#### TASK BRIEF:
Quote all lines below exactly. Images stay out.

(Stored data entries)
────
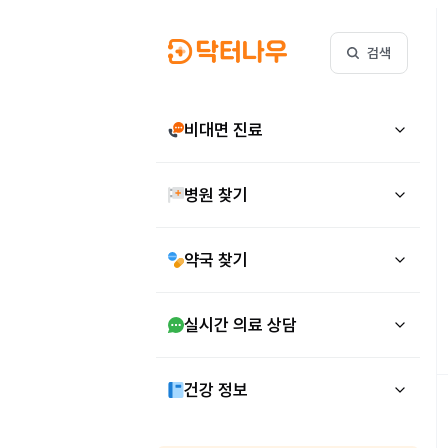
검색
비대면 진료
병원 찾기
약국 찾기
실시간 의료 상담
건강 정보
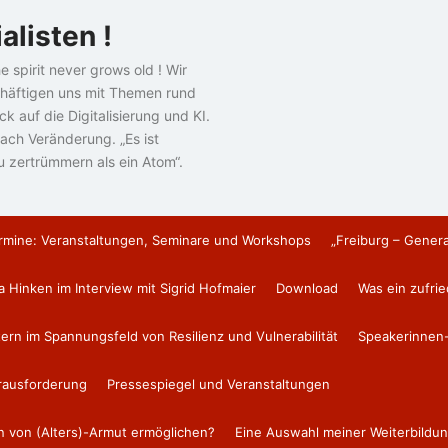
alisten !
e spirit never grows old ! Wir
häftigen uns mit Themen rund
k auf die Digitalisierung und KI.
ach Veränderung. „Es ist
u zertrümmern als ein Atom“.
rmine: Veranstaltungen, Seminare und Workshops
„Freiburg – Gener
a Hinken im Interview mit Sigrid Hofmaier
Download
Was ein zufri
tern im Spannungsfeld von Resilienz und Vulnerabilität
Speakerinnen-
erausforderung
Pressespiegel und Veranstaltungen
en von (Alters)-Armut ermöglichen?
Eine Auswahl meiner Weiterbildun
────
#### TASK ANSWER:
검색
비대면 진료
병원 찾기
약국 찾기
실시간 의료 상담
건강 정보
alisten !
e spirit never grows old ! Wir
häftigen uns mit Themen rund
k auf die Digitalisierung und KI.
ach Veränderung. „Es ist
u zertrümmern als ein Atom“.
rmine: Veranstaltungen, Seminare und Workshops
„Freiburg – Gener
a Hinken im Interview mit Sigrid Hofmaier
Download
Was ein zufri
tern im Spannungsfeld von Resilienz und Vulnerabilität
Speakerinnen-
erausforderung
Pressespiegel und Veranstaltungen
en von (Alters)-Armut ermöglichen?
Eine Auswahl meiner Weiterbildun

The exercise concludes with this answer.